Down the Great South Road to Papakura Museum
More often than not, when we greet people and tell them we work at Papakura Museum, we are met with a furrowed brow, and the phrase, “I didn’t know Papakura had a Museum!” But, in fact, Papakura Museum has been an integral part of the community since it was founded in the 1980s, and acts as a space for locals and visitors to connect with Papakura’s natural and cultural history.
Papakura has long been a strategically located town in South Auckland. The Great South Road played a large part in the Waikato Wars of the 1860s; the road was established as a means for British troops to transport artillery from Auckland, in order to launch an offensive against Waikato iwi. It was the construction of the Great South Road that transformed Papakura and the way people associated with the area. It encouraged an increase of population and commerce into the region, and the road soon became, and still remains, an artery of the bustling township.
Fast-forward 150 years, and Papakura is now a vibrant town, with a diverse population and distinct cultural flair. Originally founded by the Papakura and Districts Historical Society (who themselves were established in 1962), Papakura Museum is, and always has been, located in the heart of the community. We are situated on the Great South Road, and share a building with the local library, a café, and an education shop.
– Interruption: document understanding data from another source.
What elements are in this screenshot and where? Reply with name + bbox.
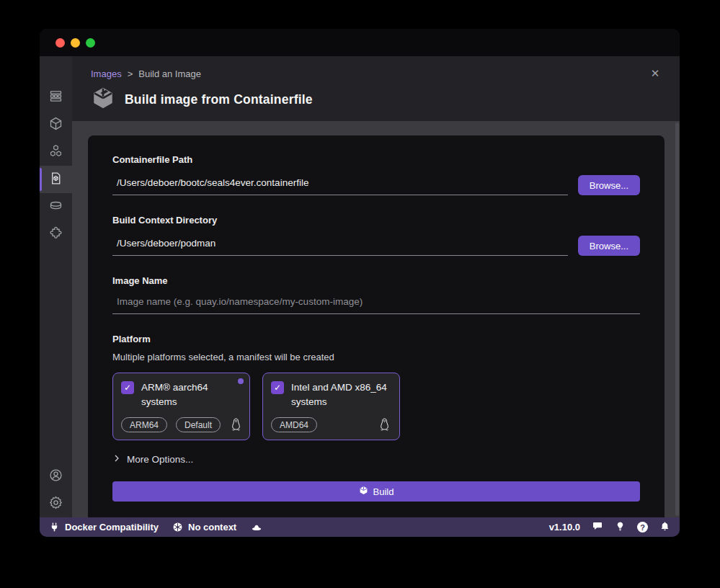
lightbulb-icon[interactable] <box>615 521 626 534</box>
containerfile-path-input[interactable]: /Users/deboer/bootc/seals4ever.container… <box>112 177 568 195</box>
build-context-label: Build Context Directory <box>112 215 640 226</box>
arch-badge: ARM64 <box>121 417 167 432</box>
build-context-browse-button[interactable]: Browse... <box>578 236 640 256</box>
kubernetes-icon <box>172 522 183 533</box>
containerfile-path-label: Containerfile Path <box>112 154 640 165</box>
default-indicator-dot <box>238 378 244 384</box>
sidebar-item-settings[interactable] <box>40 490 72 517</box>
volumes-icon <box>48 198 63 216</box>
close-icon[interactable]: ✕ <box>648 66 662 81</box>
dashboard-icon <box>48 89 63 107</box>
linux-tux-icon <box>229 417 243 432</box>
extensions-icon <box>48 226 63 244</box>
arch-badge: AMD64 <box>271 417 317 432</box>
kubernetes-context-status[interactable]: No context <box>172 522 236 533</box>
amd64-checkbox[interactable]: ✓ <box>271 381 284 394</box>
cube-icon <box>91 86 115 113</box>
sidebar-item-pods[interactable] <box>40 138 72 166</box>
scrollbar[interactable] <box>675 122 679 516</box>
redhat-hat-icon[interactable] <box>250 521 263 534</box>
context-label: No context <box>188 522 236 533</box>
breadcrumb-separator: > <box>128 68 133 79</box>
platform-option-title: ARM® aarch64 systems <box>141 380 208 410</box>
build-context-input[interactable]: /Users/deboer/podman <box>112 238 568 256</box>
close-window-button[interactable] <box>55 38 65 48</box>
more-options-label: More Options... <box>127 454 193 465</box>
platform-option-title: Intel and AMD x86_64 systems <box>291 380 387 410</box>
default-badge: Default <box>176 417 221 432</box>
sidebar-item-account[interactable] <box>40 463 72 490</box>
docker-compatibility-status[interactable]: Docker Compatibility <box>49 522 159 533</box>
cube-icon <box>359 486 368 497</box>
titlebar <box>40 29 680 56</box>
sidebar-item-extensions[interactable] <box>40 220 72 248</box>
content-area: Containerfile Path /Users/deboer/bootc/s… <box>72 121 680 517</box>
sidebar-item-images[interactable] <box>40 166 72 193</box>
bell-icon[interactable] <box>659 521 670 534</box>
arm64-checkbox[interactable]: ✓ <box>121 381 134 394</box>
breadcrumb-current: Build an Image <box>138 68 201 79</box>
help-icon[interactable]: ? <box>637 522 648 533</box>
pods-icon <box>48 143 63 161</box>
gear-icon <box>48 495 63 513</box>
platform-hint: Multiple platforms selected, a manifest … <box>112 352 640 362</box>
image-name-input[interactable]: Image name (e.g. quay.io/namespace/my-cu… <box>112 296 640 314</box>
minimize-window-button[interactable] <box>71 38 80 48</box>
version-label: v1.10.0 <box>549 522 580 533</box>
sidebar-item-dashboard[interactable] <box>40 84 72 111</box>
linux-tux-icon <box>378 417 391 432</box>
page-header: Images > Build an Image Build image from… <box>72 56 680 121</box>
sidebar-item-volumes[interactable] <box>40 193 72 220</box>
feedback-icon[interactable] <box>592 520 603 534</box>
sidebar-item-containers[interactable] <box>40 111 72 138</box>
image-name-label: Image Name <box>112 275 640 286</box>
build-button[interactable]: Build <box>112 481 640 502</box>
chevron-right-icon <box>112 454 121 465</box>
status-bar: Docker Compatibility No context v1.10.0 <box>40 517 680 537</box>
sidebar <box>40 56 72 517</box>
images-icon <box>48 171 63 189</box>
page-title: Build image from Containerfile <box>125 92 313 107</box>
docker-compatibility-label: Docker Compatibility <box>65 522 159 533</box>
platform-label: Platform <box>112 334 640 344</box>
platform-options: ✓ ARM® aarch64 systems ARM64 Default <box>112 373 640 440</box>
build-button-label: Build <box>373 486 394 497</box>
platform-option-arm64[interactable]: ✓ ARM® aarch64 systems ARM64 Default <box>112 373 250 440</box>
app-window: Images > Build an Image Build image from… <box>40 29 680 537</box>
build-form-card: Containerfile Path /Users/deboer/bootc/s… <box>88 135 665 517</box>
breadcrumb: Images > Build an Image <box>91 68 680 79</box>
plug-icon <box>49 522 60 533</box>
breadcrumb-images-link[interactable]: Images <box>91 68 122 79</box>
platform-option-amd64[interactable]: ✓ Intel and AMD x86_64 systems AMD64 <box>262 373 400 440</box>
containerfile-browse-button[interactable]: Browse... <box>578 175 640 195</box>
zoom-window-button[interactable] <box>86 38 95 48</box>
containers-icon <box>48 116 63 134</box>
account-icon <box>48 468 63 486</box>
more-options-toggle[interactable]: More Options... <box>112 454 640 465</box>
Papakura is semi-rural, yet still located within the Auckland region. During the Second World War this meant that the town was in a prime location to train and house troops, as the nation rallied to support Britain. The Papakura Military Camp was constructed in 1939, and still acts as the base for the New Zealand Special Air Services (SAS).
The Ardmore Airport was later established in 1943, as a training centre for pilots about to head into action in the Pacific. Much of our collection is influenced by this military presence, as well as more personal military artefacts and histories from Papakura men and women who contributed to the war effort. Recently, we have been gifted the entire Costar Family collection. This collection represents the family’s colonial presence in the area, and traces the experiences of Walter and Reginald Costar during the First World War through their letters, diaries, trench art, personal belongings, and kit.
The Museum’s day-to-day running is handled by four part-time paid staff members, and upwards of twenty volunteers. Operational costs are taken care of by the Papakura Local Board (Auckland Council) and the Papakura and Districts Historical Society. Exhibitions are funded by grants from various sources. Many of our volunteers have been involved with the Museum since its conception, and play a vital role in our day-to-day operations.
We also provide work experience for Museum and Heritage Studies and Tourism students. As we are a smaller institution, we are able to offer a wide range of hands-on opportunities within the Museum and support the students through one-on-one academic mentoring.
On the whole, our collections reflect the early colonial history of Papakura, and the creation of Papakura as a hub for local families. Our objects trace the development of local communities, establishments, schools, and businesses. We deal largely in the personal, with a strong emphasis on social histories. However it is through the micro-histories, that the greater presence of Papakura becomes clear, as a fiercely independent town with a unique flavour, which fought to remain its own city right up until 1989.
Although the majority of our collection does reflect colonial history and early settlement, we do have early Taonga Māori associated with the area, including a range of pounamu. We hope to further develop our collection to include more Taonga Māori, as well as more objects and histories that reflect the constantly changing culture of the town.
Our Museum has three main exhibition spaces – a permanent gallery that explores a general history of Papakura, a gallery with a strong military focus, and a temporary space which features new exhibitions every two to four months. Recently we hosted the Mount Felix Tapestry Exhibition, an international exhibition, which was hugely successful and introduced a range of new audiences to our Museum.
We also use our space to help educate tamariki and rangatahi, as well as youth-at-risk organisations and elderly groups. We have two standard education programmes in place, which have a focus on interactive experiences and an opportunity to handle taonga, allowing visitors to engage with Papakura’s history in a physical sense. We also have a commitment to providing meaningful learning experiences to visitors living with physical and psychological impairments.
The principal aim for our public programming initiatives is to establish relationships with members of the community who may feel like museums have little to offer them. It is imperative that these programmes are affordable and accessible to those living in the Papakura region, and are fun and engaging.
We are also active on social media, and have found this to be an effective way to extend our audience reach. Our posts on Facebook, Instagram, Twitter and our blog highlight lesser-known histories from the region, as well as artefact and taonga from our diverse collection.
As our community continues to expand, our aim as a museum is to expand with it. We strive to be an accessible, community-centred space, while maintaining best practice in regards to exhibition development, collection care and education/programming initiatives.